╔══
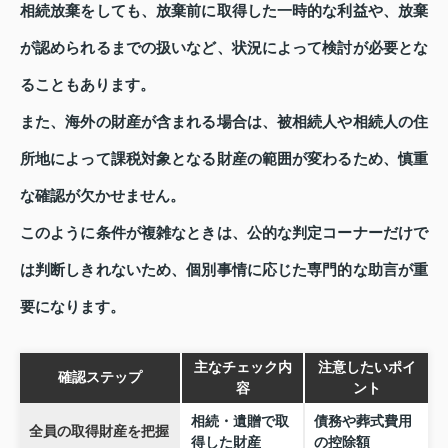
相続放棄をしても、放棄前に取得した一時的な利益や、放棄
が認められるまでの扱いなど、状況によって検討が必要とな
ることもあります。
また、海外の財産が含まれる場合は、被相続人や相続人の住
所地によって課税対象となる財産の範囲が変わるため、慎重
な確認が欠かせません。
このように条件が複雑なときは、公的な判定コーナーだけで
は判断しきれないため、個別事情に応じた専門的な助言が重
要になります。
主なチェック内
注意したいポイ
確認ステップ
容
ント
相続・遺贈で取
債務や葬式費用
全員の取得財産を把握
得した財産
の控除額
╚══
> **WHAT TO PRODUCE**: Copy the data precisely. Skip every picture.

> **REPLY**:
相続放棄をしても、放棄前に取得した一時的な利益や、放棄
が認められるまでの扱いなど、状況によって検討が必要とな
ることもあります。
また、海外の財産が含まれる場合は、被相続人や相続人の住
所地によって課税対象となる財産の範囲が変わるため、慎重
な確認が欠かせません。
このように条件が複雑なときは、公的な判定コーナーだけで
は判断しきれないため、個別事情に応じた専門的な助言が重
要になります。
主なチェック内
注意したいポイ
確認ステップ
容
ント
相続・遺贈で取
債務や葬式費用
全員の取得財産を把握
得した財産
の控除額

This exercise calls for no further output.